Nadat het hof op 26 juni 1996 een tussenarrest had gewezen waarin het de grieven 1-5 en 8-10 heeft verworpen maar de grieven 6-7 gegrond heeft geacht, heeft het bij eindarrest van 18 december 1996 het bestreden vonnis van 4 oktober 1994 vernietigd en, opnieuw rechtdoende, [verweerder] veroordeeld tot betaling aan [eiser] van f 34 700,-.

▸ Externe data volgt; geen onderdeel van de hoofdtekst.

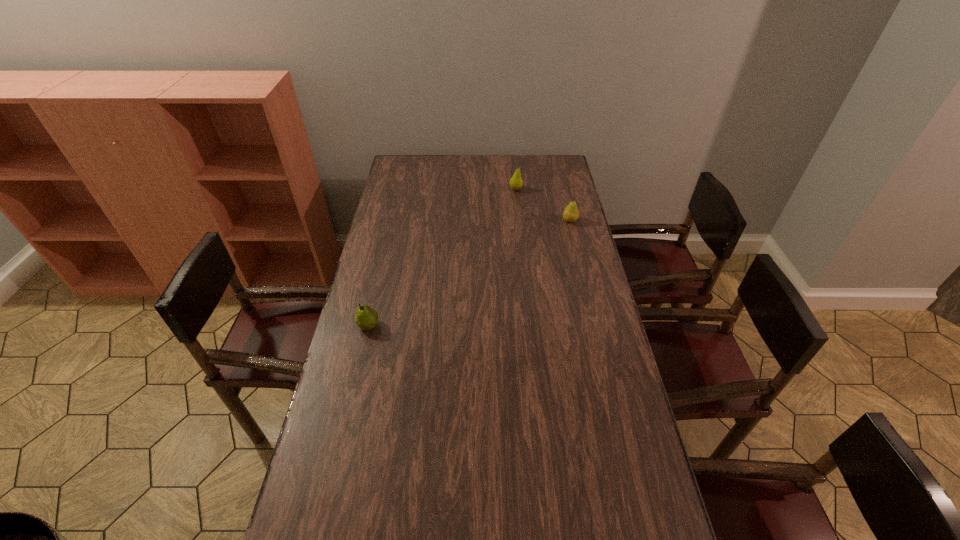 Where is `object that is at the right edge`? Image resolution: width=960 pixels, height=540 pixels. object that is at the right edge is located at coordinates (571, 213).

This screenshot has width=960, height=540. In the image, there is a desktop. Find the location of `vacant space at the far edge`. vacant space at the far edge is located at coordinates (519, 155).

In the image, there is a desktop. At what (x,y) coordinates should I click in order to perform the action: click on vacant space at the left edge. Please return your answer as a coordinate pair (x, y). The height and width of the screenshot is (540, 960). Looking at the image, I should click on (379, 237).

Where is `blank area at the right edge`? Image resolution: width=960 pixels, height=540 pixels. blank area at the right edge is located at coordinates (569, 294).

This screenshot has width=960, height=540. Find the location of `free space at the far left corner of the desktop`. free space at the far left corner of the desktop is located at coordinates pos(405,163).

In the image, there is a desktop. At what (x,y) coordinates should I click in order to perform the action: click on vacant space at the far right corner. Please return your answer as a coordinate pair (x, y). The width and height of the screenshot is (960, 540). Looking at the image, I should click on click(556, 157).

You are a GUI agent. You are given a task and a screenshot of the screen. Output one action in this format:
    pyautogui.click(x=<x>, y=<y>)
    Task: Click on the empty space between the second pear from right to left and the leftmost pear
    The width and height of the screenshot is (960, 540).
    Given the screenshot: What is the action you would take?
    pyautogui.click(x=443, y=258)

Where is `free space between the second pear from left to right and the second farthest object`? free space between the second pear from left to right and the second farthest object is located at coordinates (542, 205).

You are a GUI agent. You are given a task and a screenshot of the screen. Output one action in this format:
    pyautogui.click(x=<x>, y=<y>)
    Task: Click on the empty space between the rightmost object and the nearest pear
    The width and height of the screenshot is (960, 540).
    Given the screenshot: What is the action you would take?
    (469, 273)

What are the coordinates of `free spot between the second nearest object and the farthest pear` in the screenshot? It's located at (542, 205).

(e) Tegen dit arrest is [eiser] andermaal in cassatie gegaan. Hij voerde daartoe een middel aan dat uit drie onderdelen bestond, gericht tegen de afwijzing van de vorderingen tot vergoeding van de post meerkosten onroerende zaken (aanvankelijk genoemd: waardevermindering onroerende zaken) en tegen 's hofs beslissing over de proceskosten. Bij het onder (a) genoemde arrest van 2 oktober 1998 heeft de Hoge Raad onderdeel I verworpen, maar onderdeel II gegrond geacht en onderdeel III daarom niet besproken. Onderdeel II betrof de post meerkosten onroerende zaken, die door [eiser] inmiddels was vermeerderd van het aanvankelijke bedrag van f 34 700, - tot f 47 730,60. De reden voor de cassatie was dat het hof zich had beperkt tot toewijzing van het oorspronkelijk gevorderde bedrag op grond van zijn oordeel dat de eisvermeerdering van [eiser] "in dat stadium van de procedure in strijd met een goede procesorde (moet) worden geacht". De daartegen gerichte klacht was gegrond omdat [verweerder] zich niet tegen de vermeerdering van eis op de voet van art. 134 Rv heeft verzet.

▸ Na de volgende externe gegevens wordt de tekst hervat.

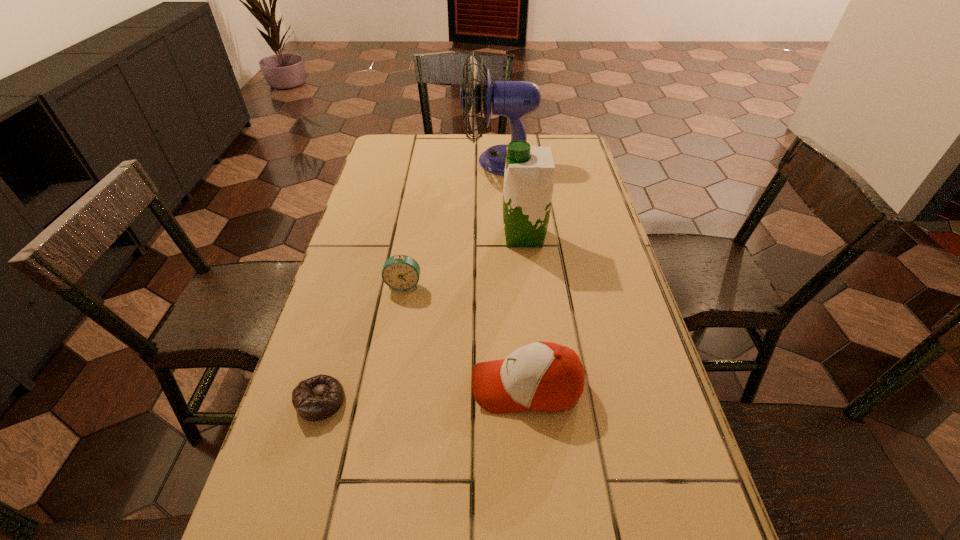 Find the location of `object at the far edge`. object at the far edge is located at coordinates (514, 99).

Locate an element on the screen. The height and width of the screenshot is (540, 960). alarm clock situated at the left edge is located at coordinates (400, 272).

The width and height of the screenshot is (960, 540). Find the location of `beanbag located in the left edge section of the desktop`. beanbag located in the left edge section of the desktop is located at coordinates pos(317,398).

The height and width of the screenshot is (540, 960). What are the coordinates of `vacant area at the far edge` in the screenshot? It's located at (444, 143).

The image size is (960, 540). Find the location of `free space at the left edge of the desktop`. free space at the left edge of the desktop is located at coordinates (317, 340).

Where is `vacant space at the right edge`? vacant space at the right edge is located at coordinates (628, 304).

Locate an element on the screen. This screenshot has width=960, height=540. vacant space that is in between the baseball cap and the soya milk is located at coordinates (525, 312).

The width and height of the screenshot is (960, 540). I want to click on vacant area that lies between the soya milk and the beanbag, so point(422,318).

You are a GUI agent. You are given a task and a screenshot of the screen. Output one action in this format:
    pyautogui.click(x=<x>, y=<y>)
    Task: Click on the vacant space that's between the baseball cap and the tallest object
    
    Given the screenshot: What is the action you would take?
    pyautogui.click(x=514, y=274)

This screenshot has height=540, width=960. I want to click on vacant point located between the baseball cap and the fourth object from right to left, so click(466, 336).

De Hoge Raad verwees de zaak ter verdere beslissing (wederom) naar het hof Arnhem.
(f) In het verdere processuele debat heeft [eiser] onder meer het standpunt ingenomen dat het geschil door het arrest van de Hoge Raad van 2 oktober 1998 weer "volledig openligt" en heeft hij zijn subsidiaire vordering vermeerderd tot een bedrag van f 293 030,60 met rente. [Verweerder] heeft zich tegen deze vermeerdering van eis verzet, maar het hof heeft dit verzet bij rolbeschikking van 10 april 2001 van de hand gewezen. Vervolgens heeft het hof bij arrest van 24 juli 2001 het door de rechtbank Breda op 4 oktober 1994 gewezen vonnis vernietigd, voorzover aan zijn oordeel onderworpen. Opnieuw rechtdoende heeft het [verweerder] veroordeeld aan [eiser] een bedrag van f 47 730,60 te voldoen. De kosten van het hoger beroep werden gecompenseerd.